Bug 21336 - __libc_res_nsearch() leak?
Summary: __libc_res_nsearch() leak?
Status: RESOLVED DUPLICATE of bug 16574
Alias: None
Product: glibc
Classification: Unclassified
Component: libc (show other bugs)
Version: 2.19
: P2 normal
Target Milestone: ---
Assignee: Not yet assigned to anyone
URL:
Keywords:
Depends on:
Blocks:
 
Reported: 2017-03-30 16:46 UTC by Rob Krakora
Modified: 2017-04-04 19:37 UTC (History)
2 users (show)

See Also:
Host:
Target:
Build:
Last reconfirmed:
fweimer: security-


Attachments
Attached is the eglibc bitbake recipe provided with Yocto Daisy which we use to build our Yocto image for our ARM based embedded system. (94.80 KB, application/gzip)
2017-04-04 16:35 UTC, Rob Krakora
Details
Here is the pcap and strace captures... (3.83 KB, application/octet-stream)
2017-04-04 17:29 UTC, Rob Krakora
Details
Here is the strace capture... (198.60 KB, text/plain)
2017-04-04 17:31 UTC, Rob Krakora
Details
Patch for eglibc-2.19 (3.19 KB, patch)
2017-04-04 18:10 UTC, Rob Krakora
Details | Diff
Patch for eglibc-2.19 - CORRECTION (3.19 KB, patch)
2017-04-04 18:16 UTC, Rob Krakora
Details | Diff

Note You need to log in before you can comment on or make changes to this bug.
Description Rob Krakora 2017-03-30 16:46:36 UTC
In glibc 2.25, shouldn't this...

	 * If the query has not already been tried as is then try it
	 * unless RES_NOTLDQUERY is set and there were no dots.
	 */
	if ((dots || !searched || (statp->options & RES_NOTLDQUERY) == 0)
	    && !(tried_as_is || root_on_list)) {
		ret = __libc_res_nquerydomain(statp, name, NULL, class, type,
					      answer, anslen, answerp,
					      answerp2, nanswerp2, resplen2,
					      answerp2_malloced);
		if (ret > 0 || (ret == 0 && resplen2 != NULL
				&& *resplen2 > 0))
			return (ret);
	}

...look like this...

	 * If the query has not already been tried as is then try it
	 * unless RES_NOTLDQUERY is set and there were no dots.
	 */
	if ((dots || !searched || (statp->options & RES_NOTLDQUERY) == 0)
	    && !(tried_as_is || root_on_list)) {
		ret = __libc_res_nquerydomain(statp, name, NULL, class, type,
					      answer, anslen, answerp,
					      answerp2, nanswerp2, resplen2,
					      answerp2_malloced);
		if (ret > 0 || (ret == 0 && resplen2 != NULL
				&& *resplen2 > 0))
			return (ret);

		if (answerp && *answerp != answer) {
			answer = *answerp;
			anslen = MAXPACKET;
		}
	}

...a leak occurred in this spot in eglibc 2.19 provided by openembedded for Yocto Daisy...
Comment 1 Florian Weimer 2017-04-04 13:18:26 UTC
(In reply to Rob Krakora from comment #0)
> 		if (answerp && *answerp != answer) {
> 			answer = *answerp;
> 			anslen = MAXPACKET;
> 		}

I don't see how this could make a difference because the answer and anslen variables are dead at this point.

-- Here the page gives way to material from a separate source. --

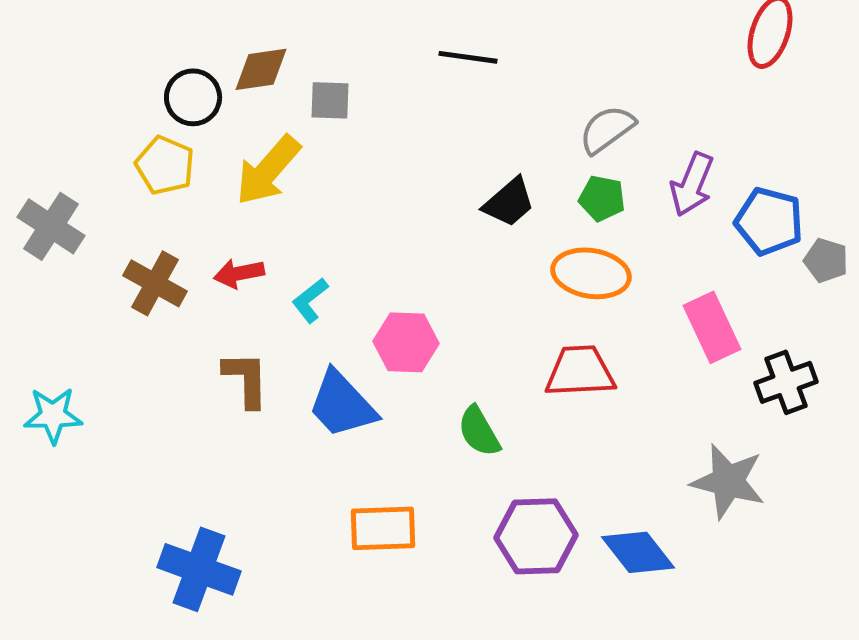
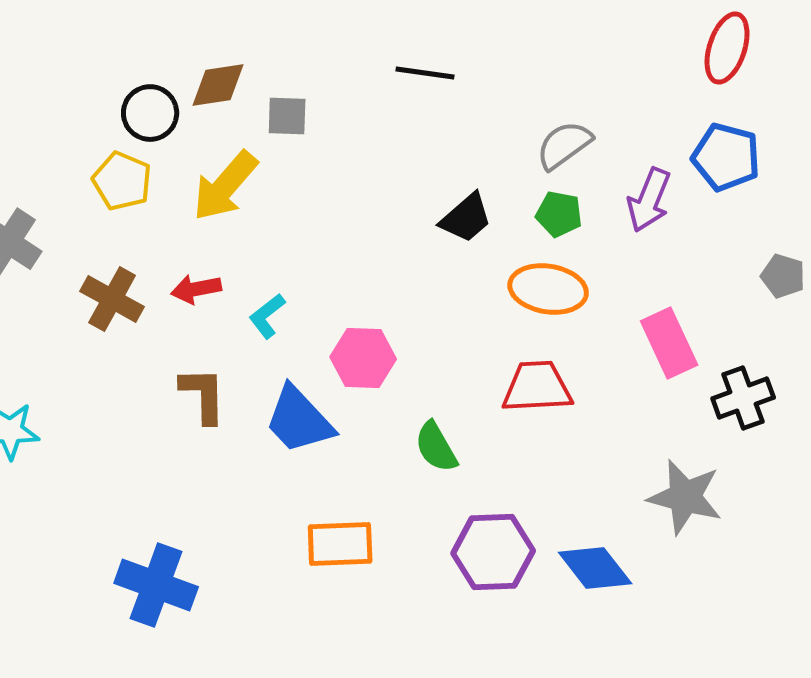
blue pentagon: (769, 221) -> (726, 157), moved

> ...a leak occurred in this spot in eglibc 2.19 provided by openembedded for
> Yocto Daisy...

Can you provide more information how to reproduce the leak?  Thanks.
Comment 2 Rob Krakora 2017-04-04 15:31:08 UTC
Here is a trace flagged by dmalloc (we could not use Valgrind as we are on an ARM v5 and Valgrind support starts at ARM v7) as the source of the 64K memory leak.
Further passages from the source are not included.